> [INFORMATION]:
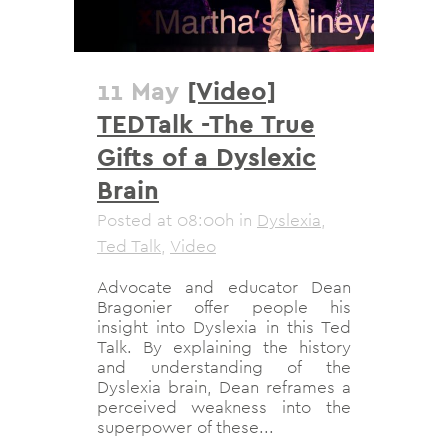
11 May
[Video]
TEDTalk -The True
Gifts of a Dyslexic
Brain
Posted at 08:00h
in
Dyslexia
,
Ted Talk
,
Video
Advocate and educator Dean
Bragonier offer people his
insight into Dyslexia in this Ted
Talk. By explaining the history
and understanding of the
Dyslexia brain, Dean reframes a
perceived weakness into the
superpower of these...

> [TASK REQUIREMENTS]: Where a line in the records above contains the string "Dyslexia", return that line.

> [THE ANSWER]:
Dyslexia
insight into Dyslexia in this Ted
Dyslexia brain, Dean reframes a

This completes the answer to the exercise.